Ragionevoli dubbi

Nuove vicissitudini legali mettono in crisi l’impianto della legge 40 sulla procreazione assistita: una recente ordinanza del Tribunale civile di Firenze ha sollevato altri dubbi sulla costituzionalità della normativa. Che la Corte Costituzionale è ora chiamata a sciogliere. Secondo l’ordinanza, i principi su cui la legge si basa non tutelano la salute delle donne. Le sentenze del Tribunale di Cagliari e del Tar del Lazio avevano già messo in discussione le linee guida redatte durante il precedente governo Berlusconi, che sono state poi modificate durante la scorsa legislatura.

Il caso che ha sollevato la questione riguarda una coppia milanese che ha richiesto una diagnosi pre-impianto in seguito alla fecondazione in vitro. La donna, infatti, soffre di esostosi, una malattia che porta all’accrescimento del tessuto osseo e che può essere trasmessa ai figli con una probabilità del 50 per cento. Lo scorso dicembre, il Tribunale di Firenze aveva già emanato una prima ordinanza con cui obbligava il centro medico Demetra (dove è avvenuta la fertilizzazione) a eseguire la diagnosi sugli embrioni per accertare l’assenza della malattia prima dell’impianto.

Ma la coppia ha preferito non proseguire con le analisi e chiedere di più: “Data la gravità della malattia e l’elevata probabilità che si possa trasmettere agli embrioni”, spiega a Galileo Gianni Baldini, legale della coppia e consulente dell’associazione Madre Provetta (che ha indetto oggi una conferenza stampa a Palazzo di Montecitorio), “i miei assistiti hanno richiesto che il numero di embrioni su cui svolgere l’analisi sia pari a sei, piuttosto che a tre, e che questi non siano impiantati contemporaneamente, come invece prescrive la legge 40”.

Non solo: la norma non consente di cambiare idea una volta avvenuta la fertilizzazione in vitro. La coppia invece chiede la possibilità di revocare il proprio consenso all’impianto, e di crio-conservare gli embrioni soprannumerari (altra eventualità esclusa dalla legge).

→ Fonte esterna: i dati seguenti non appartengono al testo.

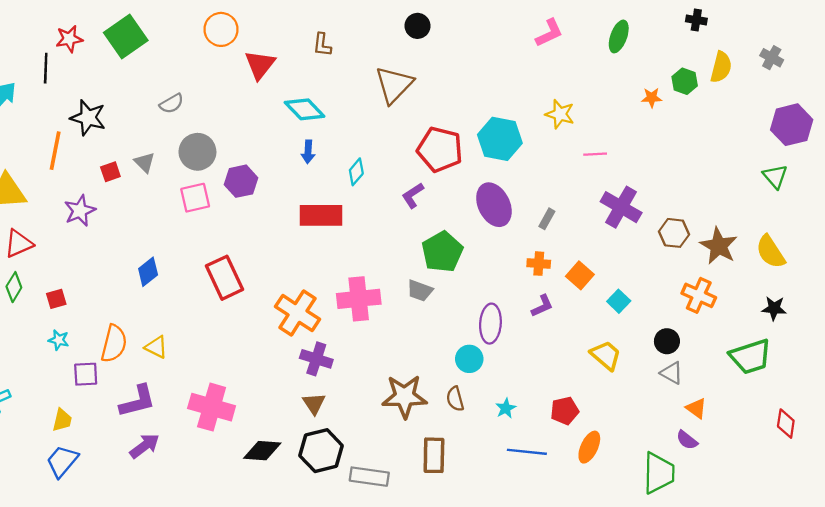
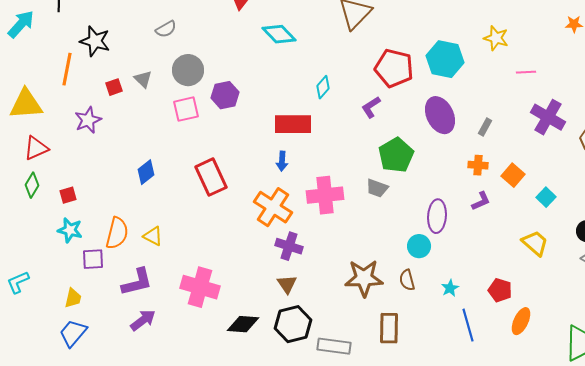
blue arrow: (308, 152) -> (282, 161), moved
cyan star: (59, 340) -> (70, 230), size x1.4
red pentagon: (565, 411) -> (500, 290), turned 30
blue line: (527, 452) -> (468, 325), turned 68

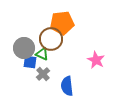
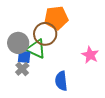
green triangle: (42, 54) -> (36, 49), size x1.5
gray cross: (43, 74) -> (22, 69), moved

La nuova ordinanza ha giudicato fondate le motivazioni della coppia. La salute della donna, infatti, potrebbe essere messa in pericolo (contravvenendo all’articolo 32 della Costituzione), qualora la paziente fosse costretta contro la sua volontà a sottoporsi a terapie stressanti da un punto di vista fisico e psicologico. Inoltre, secondo il Tribunale, la fecondazione artificiale non rientrerebbe nei trattamenti sanitari obbligatori (Tso), per i quali non si può revocare il consenso.

“In questa circostanza, la tutela della donna ha avuto la priorità su una legge che non tiene conto delle caratteristiche delle persone e toglie al medico la possibilità di decidere l’alternativa migliore per il paziente”, sottolinea Baldini. Ora non resta che aspettare la decisione della Corte Costituzionale, che dovrebbe pronunciarsi entro otto mesi. (a.g.)